**What to work on**
For the entries below, copy exactly the line that contains "outros casos" through the line that contains "Clique no link", both ends included, and exclude all pictures.

**** Records for the exercise ****

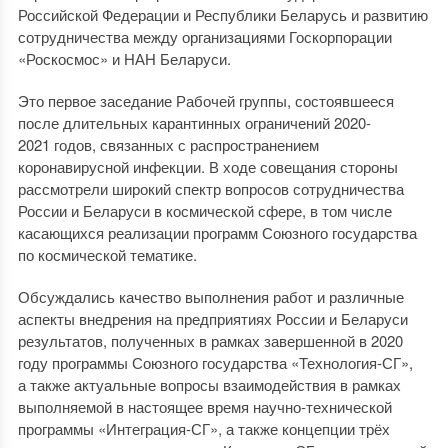
Российской Федерации и Республики Беларусь и развитию
сотрудничества между организациями Госкорпорации
«Роскосмос» и НАН Беларуси.
Это первое заседание Рабочей группы, состоявшееся
после длительных карантинных ограничений 2020-
2021 годов, связанных с распространением
коронавирусной инфекции. В ходе совещания стороны
рассмотрели широкий спектр вопросов сотрудничества
России и Беларуси в космической сфере, в том числе
касающихся реализации программ Союзного государства
по космической тематике.
Обсуждались качество выполнения работ и различные
аспекты внедрения на предприятиях России и Беларуси
результатов, полученных в рамках завершенной в 2020
году программы Союзного государства «Технология-СГ»,
а также актуальные вопросы взаимодействия в рамках
выполняемой в настоящее время научно-технической
программы «Интеграция-СГ», а также концепции трёх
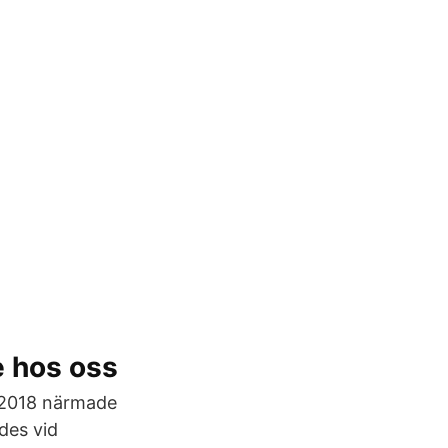
e hos oss
r 2018 närmade
des vid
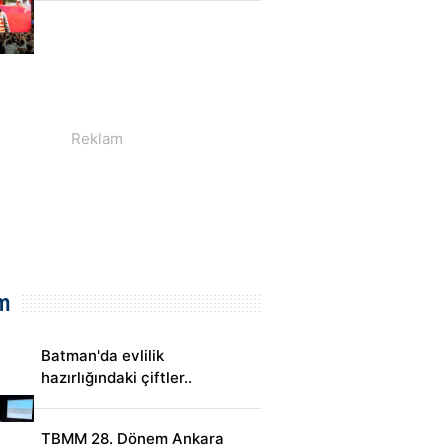
m
Batman'da evlilik
hazırlığındaki çiftler..
TBMM 28. Dönem Ankara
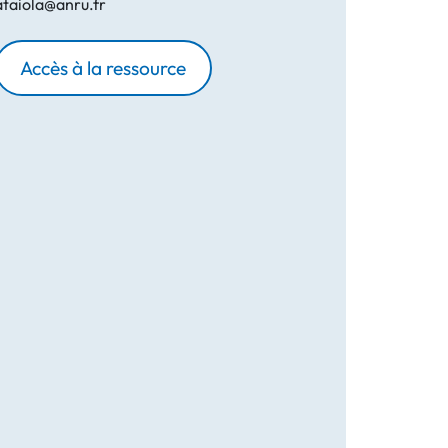
ataiola@anru.fr
Accès à la ressource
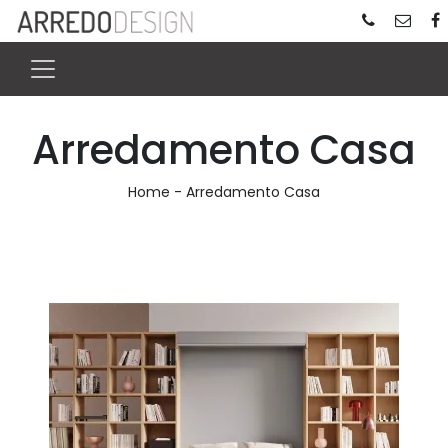
Arredamento Casa
Home
-
Arredamento Casa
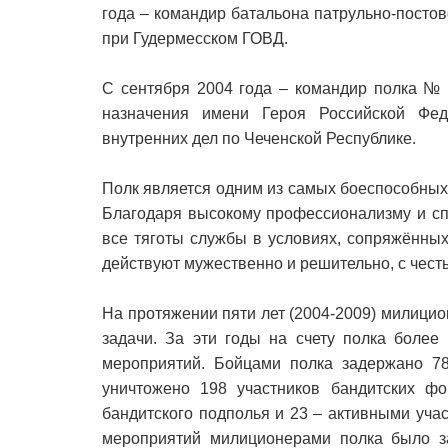
года – командир батальона патрульно-пост
при Гудермесском ГОВД.
С сентября 2004 года – командир полка № 
назначения имени Героя Российской Фе
внутренних дел по Чеченской Республике.
Полк является одним из самых боеспособных
Благодаря высокому профессионализму и сп
все тяготы службы в условиях, сопряжённых
действуют мужественно и решительно, с чест
На протяжении пяти лет (2004-2009) милиц
задачи. За эти годы на счету полка более
мероприятий. Бойцами полка задержано 7
уничтожено 198 участников бандитских ф
бандитского подполья и 23 – активными уча
мероприятий милиционерами полка было з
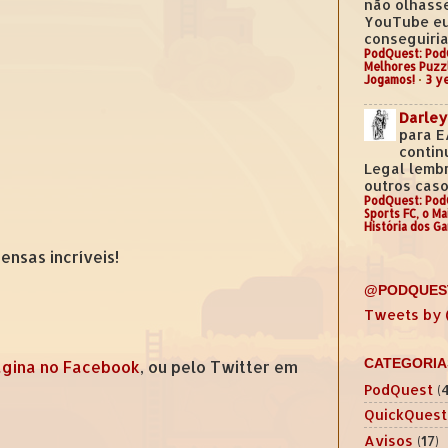
não olhass
YouTube e
conseguiria.
PodQuest: Pod
Melhores Puzz
Jogamos!
·
3 y
Darley
para E
contin
Legal lemb
outros casos
PodQuest: Pod
Sports FC, o M
História dos G
nsas incríveis!
@PODQUES
Tweets by
CATEGORIA
gina no Facebook
, ou pelo Twitter em
PodQuest
(
QuickQuest
Avisos
(17)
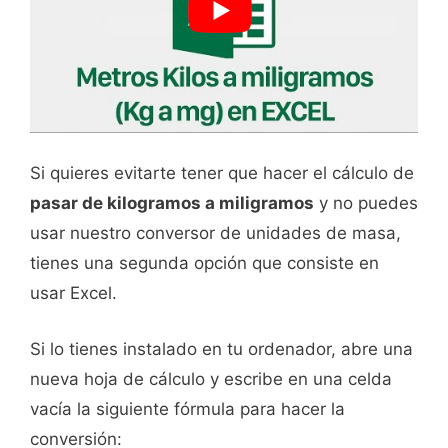
Si quieres evitarte tener que hacer el cálculo de
pasar de kilogramos a miligramos
y no puedes
usar nuestro conversor de unidades de masa,
tienes una segunda opción que consiste en
usar Excel.
Si lo tienes instalado en tu ordenador, abre una
nueva hoja de cálculo y escribe en una celda
vacía la siguiente fórmula para hacer la
conversión:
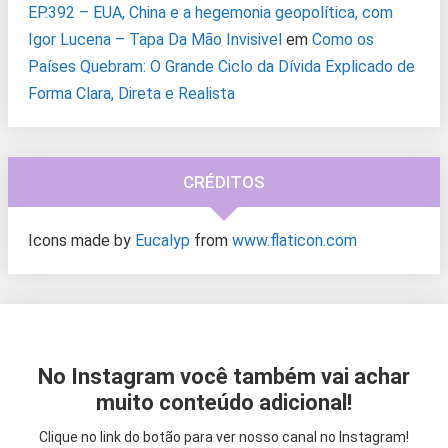
EP.392 – EUA, China e a hegemonia geopolítica, com
Igor Lucena – Tapa Da Mão Invisivel
em
Como os
Países Quebram: O Grande Ciclo da Dívida Explicado de
Forma Clara, Direta e Realista
CRÉDITOS
Icons made by
Eucalyp
from
www.flaticon.com
No Instagram você também vai achar
muito conteúdo adicional!
Clique no link do botão para ver nosso canal no Instagram!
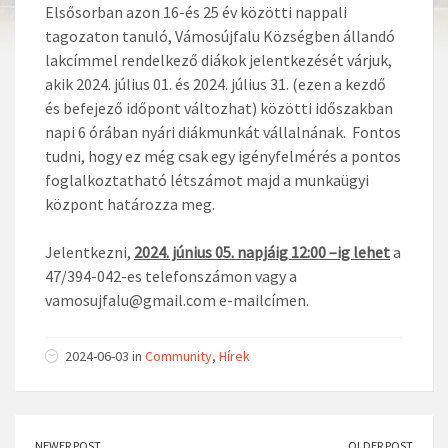
Elsősorban azon 16-és 25 év közötti nappali
tagozaton tanuló, Vámosújfalu Községben állandó
lakcímmel rendelkező diákok jelentkezését várjuk,
akik 2024. július 01. és 2024. július 31. (ezen a kezdő
és befejező időpont változhat) közötti időszakban
napi 6 órában nyári diákmunkát vállalnának. Fontos
tudni, hogy ez még csak egy igényfelmérés a pontos
foglalkoztatható létszámot majd a munkaügyi
központ határozza meg.
Jelentkezni,
2024. június 05. napjáig 12:00 –ig lehet
a
47/394-042-es telefonszámon vagy a
vamosujfalu@gmail.com e-mailcímen.
2024-06-03 in
Community
,
Hírek
NEWER POST
OLDER POST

****

**Exercise response**
outros casos
PodQuest: Pod
Sports FC, o M
História dos G
nsas incríveis!
@PODQUES
Tweets by
CATEGORIA
gina no Facebook
, ou pelo Twitter em
PodQuest
(
QuickQuest
Avisos
(17)
Si quieres evitarte tener que hacer el cálculo de
pasar de kilogramos a miligramos
y no puedes
usar nuestro conversor de unidades de masa,
tienes una segunda opción que consiste en
usar Excel.
Si lo tienes instalado en tu ordenador, abre una
nueva hoja de cálculo y escribe en una celda
vacía la siguiente fórmula para hacer la
conversión:
EP.392 – EUA, China e a hegemonia geopolítica, com
Igor Lucena – Tapa Da Mão Invisivel
em
Como os
Países Quebram: O Grande Ciclo da Dívida Explicado de
Forma Clara, Direta e Realista
CRÉDITOS
Icons made by
Eucalyp
from
www.flaticon.com
No Instagram você também vai achar
muito conteúdo adicional!
Clique no link do botão para ver nosso canal no Instagram!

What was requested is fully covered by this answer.